Use the four-step process to find the slope of the tangent line to the graph of the function at the given point and determine an equation of the tangent line.
f(x) = -2x2-2x+1 (-1, -2)
f'(x) = -4x-2
f'(-1) = 2
point-slope form:
y+2 = 2(x+1)
To find the slope of the tangent line to the graph of the function at the given point and determine an equation of the tangent line, we can use the four-step process:
Step 1: Find the derivative of the function.
Step 2: Evaluate the derivative at the given x-value.
Step 3: Calculate the slope of the tangent line using the derivative.
Step 4: Use the point-slope form of a line to find the equation of the tangent line.
Let's go through each step in detail:
Step 1: Find the derivative of the function.
The given function is f(x) = -2x^2 - 2x + 1. To find its derivative, we differentiate each term with respect to x.
f'(x) = -2(2x) - 2 = -4x - 2.
Step 2: Evaluate the derivative at the given x-value.
To find the slope at a specific point, we need to substitute the x-coordinate of the point into the derivative. The given point is (-1, -2), so we substitute x = -1 into f'(x).
f'(-1) = -4(-1) - 2 = 4 - 2 = 2.
Step 3: Calculate the slope of the tangent line using the derivative.
The slope of the tangent line is given by the value of the derivative at the given point, which we found to be 2.
Slope = 2.
Step 4: Use the point-slope form of a line to find the equation of the tangent line.

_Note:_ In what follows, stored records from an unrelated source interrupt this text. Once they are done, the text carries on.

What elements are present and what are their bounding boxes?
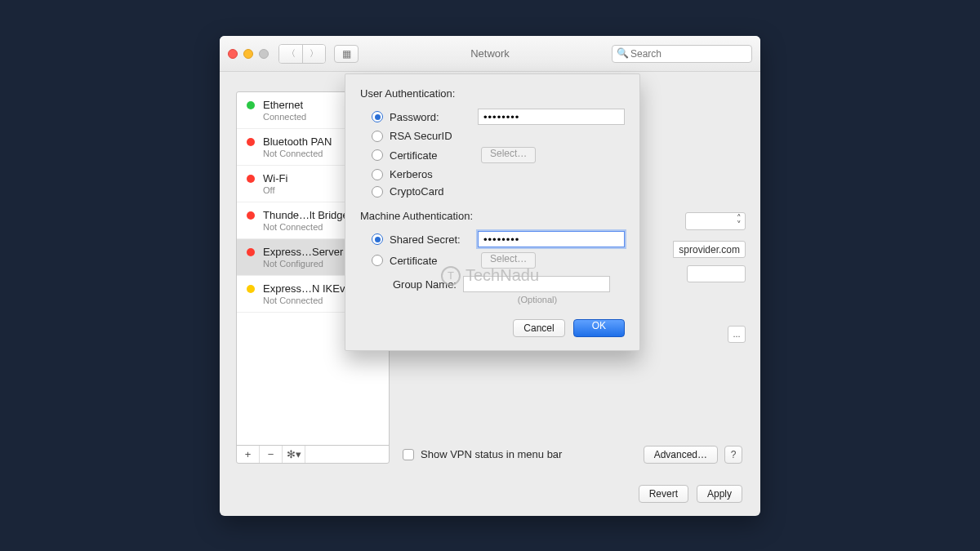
group-name-row: Group Name: [360,271,625,292]
action-menu-button[interactable]: ✻▾ [283,446,305,463]
machine-auth-certificate-row[interactable]: Certificate Select… [360,250,625,271]
apply-button[interactable]: Apply [697,485,742,503]
group-name-label: Group Name: [372,278,457,291]
advanced-button[interactable]: Advanced… [644,446,718,464]
chevron-updown-icon: ˄˅ [737,215,742,228]
remove-connection-button[interactable]: − [260,446,283,463]
account-name-peek [687,265,746,282]
radio-cryptocard[interactable] [372,186,383,198]
user-auth-password-row[interactable]: Password: [360,106,625,127]
vpn-status-row: Show VPN status in menu bar [403,448,562,460]
sheet-buttons: Cancel OK [360,319,625,337]
cancel-button[interactable]: Cancel [513,319,564,337]
password-input[interactable] [478,109,625,125]
sidebar-item-label: Ethernet [263,99,306,111]
show-all-button[interactable]: ▦ [334,45,359,63]
status-dot-icon [247,285,255,293]
status-dot-icon [247,138,255,146]
zoom-window-button[interactable] [259,49,269,59]
radio-machine-certificate-label: Certificate [390,255,474,267]
search-input[interactable] [612,45,752,63]
auth-settings-peek: ... [728,326,746,343]
radio-shared-secret-label: Shared Secret: [390,233,471,246]
back-button[interactable]: 〈 [279,45,302,63]
sidebar-item-label: Express…Server [263,246,343,258]
machine-auth-heading: Machine Authentication: [360,210,625,222]
configuration-popup[interactable]: ˄˅ [685,212,746,230]
status-dot-icon [247,101,255,109]
search-icon: 🔍 [617,47,629,59]
ok-button[interactable]: OK [573,319,625,337]
group-name-optional: (Optional) [468,295,607,304]
sidebar-item-status: Not Connected [263,222,349,232]
sidebar-item-status: Off [263,185,287,195]
close-window-button[interactable] [228,49,238,59]
minimize-window-button[interactable] [243,49,253,59]
radio-password-label: Password: [390,111,471,123]
sidebar-item-status: Not Connected [263,149,332,158]
advanced-row: Advanced… ? [644,446,742,464]
forward-button[interactable]: 〉 [302,45,325,63]
user-cert-select-button[interactable]: Select… [481,147,536,163]
show-vpn-status-label: Show VPN status in menu bar [421,448,562,460]
radio-shared-secret[interactable] [372,233,383,245]
show-vpn-status-checkbox[interactable] [403,449,414,460]
group-name-input[interactable] [463,276,610,292]
sidebar-item-status: Not Configured [263,259,343,269]
sidebar-item-label: Express…N IKEv2 [263,282,351,295]
help-button[interactable]: ? [724,446,742,464]
radio-rsa-label: RSA SecurID [390,130,452,142]
footer-buttons: Revert Apply [639,485,742,503]
radio-machine-certificate[interactable] [372,255,383,266]
search-wrap: 🔍 [612,45,752,63]
status-dot-icon [247,248,255,256]
user-auth-heading: User Authentication: [360,87,625,100]
sidebar-toolbar: + − ✻▾ [237,445,389,463]
revert-button[interactable]: Revert [639,485,688,503]
sidebar-item-status: Not Connected [263,295,351,305]
machine-auth-shared-secret-row[interactable]: Shared Secret: [360,229,625,250]
radio-cryptocard-label: CryptoCard [390,185,443,198]
shared-secret-input[interactable] [478,231,625,247]
sidebar-item-label: Bluetooth PAN [263,136,332,148]
user-auth-cryptocard-row[interactable]: CryptoCard [360,183,625,200]
radio-certificate-label: Certificate [390,149,474,162]
sidebar-item-label: Thunde…lt Bridge [263,209,349,221]
add-connection-button[interactable]: + [237,446,260,463]
authentication-sheet: User Authentication: Password: RSA Secur… [345,73,640,351]
user-auth-certificate-row[interactable]: Certificate Select… [360,144,625,166]
titlebar: 〈 〉 ▦ Network 🔍 [220,36,760,72]
status-dot-icon [247,211,255,220]
radio-rsa[interactable] [372,131,383,142]
status-dot-icon [247,175,255,183]
radio-kerberos-label: Kerberos [390,168,433,180]
sidebar-item-status: Connected [263,112,306,122]
user-auth-rsa-row[interactable]: RSA SecurID [360,127,625,144]
radio-kerberos[interactable] [372,169,383,180]
radio-password[interactable] [372,111,383,122]
sidebar-item-label: Wi-Fi [263,172,287,184]
window-controls [228,49,269,59]
server-address-peek: sprovider.com [673,241,746,258]
machine-cert-select-button[interactable]: Select… [481,252,536,269]
radio-certificate[interactable] [372,149,383,161]
nav-buttons: 〈 〉 [278,44,326,64]
user-auth-kerberos-row[interactable]: Kerberos [360,166,625,183]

Now that we know the slope (m = 2) and have a point on the line (-1, -2), we can use the point-slope form of a line to find the equation of the tangent line.
The point-slope form of a line is y - y1 = m(x - x1), where (x1, y1) is a point on the line, and m is the slope.
Substituting the values from the given point and the slope into the point-slope form, we get:
y - (-2) = 2(x - (-1)).
Simplifying, we get:
y + 2 = 2(x + 1).
Expanding the right side, we have:
y + 2 = 2x + 2.
Moving the constant term to the other side, we obtain:
y = 2x + 2 - 2.
Simplifying further, we get:
y = 2x.
Therefore, the equation of the tangent line to the graph of the function f(x) = -2x^2 - 2x + 1 at the point (-1, -2) is y = 2x.